[Extracted page text data]
**********

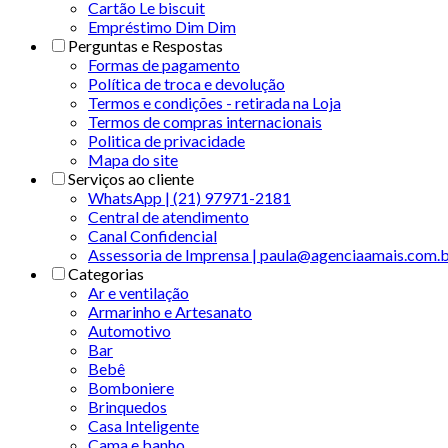
Cartão Le biscuit
Empréstimo Dim Dim
Perguntas e Respostas
Formas de pagamento
Política de troca e devolução
Termos e condições - retirada na Loja
Termos de compras internacionais
Politica de privacidade
Mapa do site
Serviços ao cliente
WhatsApp | (21) 97971-2181
Central de atendimento
Canal Confidencial
Assessoria de Imprensa | paula@agenciaamais.com.
Categorias
Ar e ventilação
Armarinho e Artesanato
Automotivo
Bar
Bebê
Bomboniere
Brinquedos
Casa Inteligente
Cama e banho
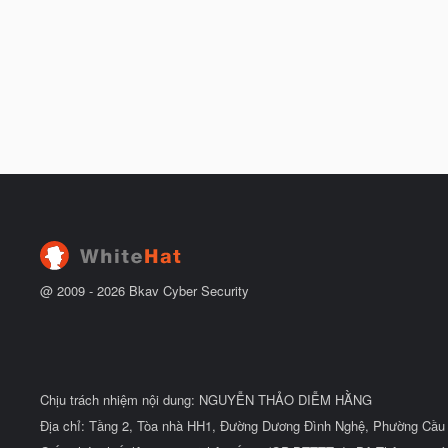
@ 2009 -
2026
Bkav Cyber Security
Chịu trách nhiệm nội dung: NGUYỄN THẢO DIỄM HẰNG
Địa chỉ: Tầng 2, Tòa nhà HH1, Đường Dương Đình Nghệ, Phường Cầu 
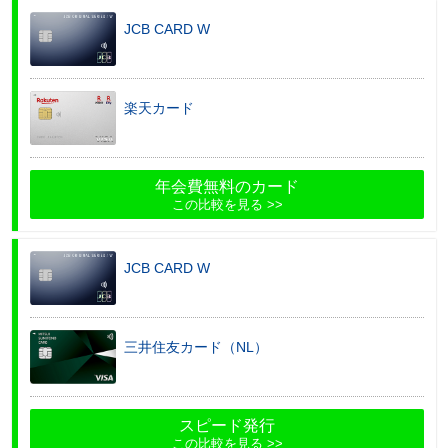
JCB CARD W
楽天カード
年会費無料のカード
この比較を見る
JCB CARD W
三井住友カード（NL）
スピード発行
この比較を見る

**********

YOUR GOAL: In the entries above, find each line with the word "Termos" and return it.

RESPONSE:
Termos e condições - retirada na Loja
Termos de compras internacionais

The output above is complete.